Each entry below must be repeated word for word.

□ □ □ □

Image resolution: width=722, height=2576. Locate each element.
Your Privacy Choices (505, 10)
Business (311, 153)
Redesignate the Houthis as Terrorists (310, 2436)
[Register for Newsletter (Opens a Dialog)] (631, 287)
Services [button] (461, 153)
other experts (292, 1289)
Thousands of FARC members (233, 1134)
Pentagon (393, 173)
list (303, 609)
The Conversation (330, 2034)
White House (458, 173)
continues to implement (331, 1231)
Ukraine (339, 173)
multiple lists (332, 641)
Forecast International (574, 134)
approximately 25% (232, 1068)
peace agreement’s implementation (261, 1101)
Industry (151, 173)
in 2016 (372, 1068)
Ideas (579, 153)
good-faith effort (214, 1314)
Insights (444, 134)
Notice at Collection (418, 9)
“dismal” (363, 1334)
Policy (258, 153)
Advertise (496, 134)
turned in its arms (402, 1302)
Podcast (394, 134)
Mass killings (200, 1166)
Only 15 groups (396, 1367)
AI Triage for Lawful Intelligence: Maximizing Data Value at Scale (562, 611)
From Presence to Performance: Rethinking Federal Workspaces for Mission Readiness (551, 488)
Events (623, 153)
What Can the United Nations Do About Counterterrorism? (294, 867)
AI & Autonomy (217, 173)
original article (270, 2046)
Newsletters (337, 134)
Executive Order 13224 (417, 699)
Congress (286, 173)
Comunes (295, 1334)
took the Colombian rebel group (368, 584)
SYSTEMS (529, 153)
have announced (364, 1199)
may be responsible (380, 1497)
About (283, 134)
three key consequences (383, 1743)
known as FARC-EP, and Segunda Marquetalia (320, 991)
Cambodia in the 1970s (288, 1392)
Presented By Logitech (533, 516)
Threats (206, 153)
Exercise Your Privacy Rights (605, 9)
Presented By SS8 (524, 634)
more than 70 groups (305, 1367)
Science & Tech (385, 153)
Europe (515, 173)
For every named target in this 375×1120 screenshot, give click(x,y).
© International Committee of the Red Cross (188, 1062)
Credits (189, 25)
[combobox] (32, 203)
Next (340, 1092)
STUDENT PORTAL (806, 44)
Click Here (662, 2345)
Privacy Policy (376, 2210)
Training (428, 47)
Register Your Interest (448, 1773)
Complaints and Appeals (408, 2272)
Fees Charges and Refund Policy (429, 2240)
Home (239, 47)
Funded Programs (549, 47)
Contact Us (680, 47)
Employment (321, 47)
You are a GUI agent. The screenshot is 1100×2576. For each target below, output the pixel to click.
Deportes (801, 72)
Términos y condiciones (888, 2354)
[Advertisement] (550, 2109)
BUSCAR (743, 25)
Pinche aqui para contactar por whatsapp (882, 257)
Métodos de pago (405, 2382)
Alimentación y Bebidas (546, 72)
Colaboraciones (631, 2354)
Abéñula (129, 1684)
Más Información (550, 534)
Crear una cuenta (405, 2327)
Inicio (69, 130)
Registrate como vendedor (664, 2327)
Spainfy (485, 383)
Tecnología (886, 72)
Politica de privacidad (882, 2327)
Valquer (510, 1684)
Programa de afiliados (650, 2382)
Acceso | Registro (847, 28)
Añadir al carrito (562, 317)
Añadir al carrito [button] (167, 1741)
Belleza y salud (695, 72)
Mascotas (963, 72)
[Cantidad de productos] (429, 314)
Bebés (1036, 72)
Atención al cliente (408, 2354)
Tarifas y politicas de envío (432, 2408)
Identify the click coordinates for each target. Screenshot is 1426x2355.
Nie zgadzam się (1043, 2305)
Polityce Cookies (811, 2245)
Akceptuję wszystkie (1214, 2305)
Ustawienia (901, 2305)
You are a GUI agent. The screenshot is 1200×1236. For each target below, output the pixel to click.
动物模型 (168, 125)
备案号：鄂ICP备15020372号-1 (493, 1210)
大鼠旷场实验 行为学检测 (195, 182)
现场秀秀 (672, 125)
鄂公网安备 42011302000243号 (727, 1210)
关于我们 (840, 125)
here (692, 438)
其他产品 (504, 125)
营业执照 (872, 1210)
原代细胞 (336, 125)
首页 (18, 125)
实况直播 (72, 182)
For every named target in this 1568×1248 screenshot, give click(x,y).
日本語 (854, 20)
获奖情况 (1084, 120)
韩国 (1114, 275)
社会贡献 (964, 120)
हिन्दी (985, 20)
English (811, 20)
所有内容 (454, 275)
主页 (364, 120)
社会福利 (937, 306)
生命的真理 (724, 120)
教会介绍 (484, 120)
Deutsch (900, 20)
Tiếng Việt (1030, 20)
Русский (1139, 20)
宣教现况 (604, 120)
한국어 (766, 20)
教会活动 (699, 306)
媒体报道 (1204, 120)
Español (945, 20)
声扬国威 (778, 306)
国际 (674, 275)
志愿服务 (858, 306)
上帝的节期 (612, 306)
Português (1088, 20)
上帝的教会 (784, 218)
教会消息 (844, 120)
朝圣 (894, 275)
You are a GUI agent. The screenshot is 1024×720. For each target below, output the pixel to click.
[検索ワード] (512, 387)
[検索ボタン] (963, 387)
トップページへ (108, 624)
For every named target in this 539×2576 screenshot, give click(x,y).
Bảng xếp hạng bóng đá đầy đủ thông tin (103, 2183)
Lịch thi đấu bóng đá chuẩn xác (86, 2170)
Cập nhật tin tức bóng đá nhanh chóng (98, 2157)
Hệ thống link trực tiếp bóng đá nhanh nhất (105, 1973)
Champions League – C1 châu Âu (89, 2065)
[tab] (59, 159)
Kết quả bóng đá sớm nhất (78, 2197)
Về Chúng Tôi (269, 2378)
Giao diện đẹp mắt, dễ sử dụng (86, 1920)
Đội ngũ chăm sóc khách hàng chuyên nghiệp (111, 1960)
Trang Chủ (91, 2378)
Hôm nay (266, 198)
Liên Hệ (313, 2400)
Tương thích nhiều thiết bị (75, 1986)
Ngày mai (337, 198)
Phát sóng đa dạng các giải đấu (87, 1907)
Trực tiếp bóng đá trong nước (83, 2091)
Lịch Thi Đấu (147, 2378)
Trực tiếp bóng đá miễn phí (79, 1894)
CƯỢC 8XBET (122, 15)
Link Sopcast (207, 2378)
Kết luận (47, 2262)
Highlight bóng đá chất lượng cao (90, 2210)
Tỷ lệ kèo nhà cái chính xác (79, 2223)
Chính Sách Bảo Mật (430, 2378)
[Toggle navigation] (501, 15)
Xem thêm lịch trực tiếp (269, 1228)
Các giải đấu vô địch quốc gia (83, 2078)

□ □ □ □

(Written answer)
Image resolution: width=722, height=2576. Locate each element.
Your Privacy Choices (505, 10)
Business (311, 153)
Redesignate the Houthis as Terrorists (310, 2436)
[Register for Newsletter (Opens a Dialog)] (631, 287)
Services [button] (461, 153)
other experts (292, 1289)
Thousands of FARC members (233, 1134)
Pentagon (393, 173)
list (303, 609)
The Conversation (330, 2034)
White House (458, 173)
continues to implement (331, 1231)
Ukraine (339, 173)
multiple lists (332, 641)
Forecast International (574, 134)
approximately 25% (232, 1068)
peace agreement’s implementation (261, 1101)
Industry (151, 173)
in 2016 (372, 1068)
Ideas (579, 153)
good-faith effort (214, 1314)
Insights (444, 134)
Notice at Collection (418, 9)
“dismal” (363, 1334)
Policy (258, 153)
Advertise (496, 134)
turned in its arms (402, 1302)
Podcast (394, 134)
Mass killings (200, 1166)
Only 15 groups (396, 1367)
AI Triage for Lawful Intelligence: Maximizing Data Value at Scale (562, 611)
From Presence to Performance: Rethinking Federal Workspaces for Mission Readiness (551, 488)
Events (623, 153)
What Can the United Nations Do About Counterterrorism? (294, 867)
AI & Autonomy (217, 173)
original article (270, 2046)
Newsletters (337, 134)
Executive Order 13224 (417, 699)
Congress (286, 173)
Comunes (295, 1334)
took the Colombian rebel group (368, 584)
SYSTEMS (529, 153)
have announced (364, 1199)
may be responsible (380, 1497)
About (283, 134)
three key consequences (383, 1743)
known as FARC-EP, and Segunda Marquetalia (320, 991)
Cambodia in the 1970s (288, 1392)
Presented By Logitech (533, 516)
Threats (206, 153)
Exercise Your Privacy Rights (605, 9)
Presented By SS8 (524, 634)
more than 70 groups (305, 1367)
Science & Tech (385, 153)
Europe (515, 173)
For every named target in this 375×1120 screenshot, give click(x,y).
© International Committee of the Red Cross (188, 1062)
Credits (189, 25)
[combobox] (32, 203)
Next (340, 1092)
STUDENT PORTAL (806, 44)
Click Here (662, 2345)
Privacy Policy (376, 2210)
Training (428, 47)
Register Your Interest (448, 1773)
Complaints and Appeals (408, 2272)
Fees Charges and Refund Policy (429, 2240)
Home (239, 47)
Funded Programs (549, 47)
Contact Us (680, 47)
Employment (321, 47)
You are a GUI agent. The screenshot is 1100×2576. For each target below, output the pixel to click.
Deportes (801, 72)
Términos y condiciones (888, 2354)
[Advertisement] (550, 2109)
BUSCAR (743, 25)
Pinche aqui para contactar por whatsapp (882, 257)
Métodos de pago (405, 2382)
Alimentación y Bebidas (546, 72)
Colaboraciones (631, 2354)
Abéñula (129, 1684)
Más Información (550, 534)
Crear una cuenta (405, 2327)
Inicio (69, 130)
Registrate como vendedor (664, 2327)
Spainfy (485, 383)
Tecnología (886, 72)
Politica de privacidad (882, 2327)
Valquer (510, 1684)
Programa de afiliados (650, 2382)
Acceso | Registro (847, 28)
Añadir al carrito (562, 317)
Añadir al carrito [button] (167, 1741)
Belleza y salud (695, 72)
Mascotas (963, 72)
[Cantidad de productos] (429, 314)
Bebés (1036, 72)
Atención al cliente (408, 2354)
Tarifas y politicas de envío (432, 2408)
Identify the click coordinates for each target. Screenshot is 1426x2355.
Nie zgadzam się (1043, 2305)
Polityce Cookies (811, 2245)
Akceptuję wszystkie (1214, 2305)
Ustawienia (901, 2305)
You are a GUI agent. The screenshot is 1200×1236. For each target below, output the pixel to click.
动物模型 (168, 125)
备案号：鄂ICP备15020372号-1 (493, 1210)
大鼠旷场实验 行为学检测 (195, 182)
现场秀秀 (672, 125)
鄂公网安备 42011302000243号 (727, 1210)
关于我们 (840, 125)
here (692, 438)
其他产品 (504, 125)
营业执照 (872, 1210)
原代细胞 (336, 125)
首页 (18, 125)
实况直播 (72, 182)
For every named target in this 1568×1248 screenshot, give click(x,y).
日本語 (854, 20)
获奖情况 (1084, 120)
韩国 (1114, 275)
社会贡献 (964, 120)
हिन्दी (985, 20)
English (811, 20)
所有内容 (454, 275)
主页 (364, 120)
社会福利 (937, 306)
生命的真理 (724, 120)
教会介绍 (484, 120)
Deutsch (900, 20)
Tiếng Việt (1030, 20)
Русский (1139, 20)
宣教现况 (604, 120)
한국어 (766, 20)
教会活动 (699, 306)
媒体报道 (1204, 120)
Español (945, 20)
声扬国威 (778, 306)
国际 (674, 275)
志愿服务 (858, 306)
上帝的节期 (612, 306)
Português (1088, 20)
上帝的教会 (784, 218)
教会消息 (844, 120)
朝圣 (894, 275)
You are a GUI agent. The screenshot is 1024×720. For each target below, output the pixel to click.
[検索ワード] (512, 387)
[検索ボタン] (963, 387)
トップページへ (108, 624)
For every named target in this 539×2576 screenshot, give click(x,y).
Bảng xếp hạng bóng đá đầy đủ thông tin (103, 2183)
Lịch thi đấu bóng đá chuẩn xác (86, 2170)
Cập nhật tin tức bóng đá nhanh chóng (98, 2157)
Hệ thống link trực tiếp bóng đá nhanh nhất (105, 1973)
Champions League – C1 châu Âu (89, 2065)
[tab] (59, 159)
Kết quả bóng đá sớm nhất (78, 2197)
Về Chúng Tôi (269, 2378)
Giao diện đẹp mắt, dễ sử dụng (86, 1920)
Đội ngũ chăm sóc khách hàng chuyên nghiệp (111, 1960)
Trang Chủ (91, 2378)
Hôm nay (266, 198)
Liên Hệ (313, 2400)
Tương thích nhiều thiết bị (75, 1986)
Ngày mai (337, 198)
Phát sóng đa dạng các giải đấu (87, 1907)
Trực tiếp bóng đá trong nước (83, 2091)
Lịch Thi Đấu (147, 2378)
Trực tiếp bóng đá miễn phí (79, 1894)
CƯỢC 8XBET (122, 15)
Link Sopcast (207, 2378)
Kết luận (47, 2262)
Highlight bóng đá chất lượng cao (90, 2210)
Tỷ lệ kèo nhà cái chính xác (79, 2223)
Chính Sách Bảo Mật (430, 2378)
[Toggle navigation] (501, 15)
Xem thêm lịch trực tiếp (269, 1228)
Các giải đấu vô địch quốc gia (83, 2078)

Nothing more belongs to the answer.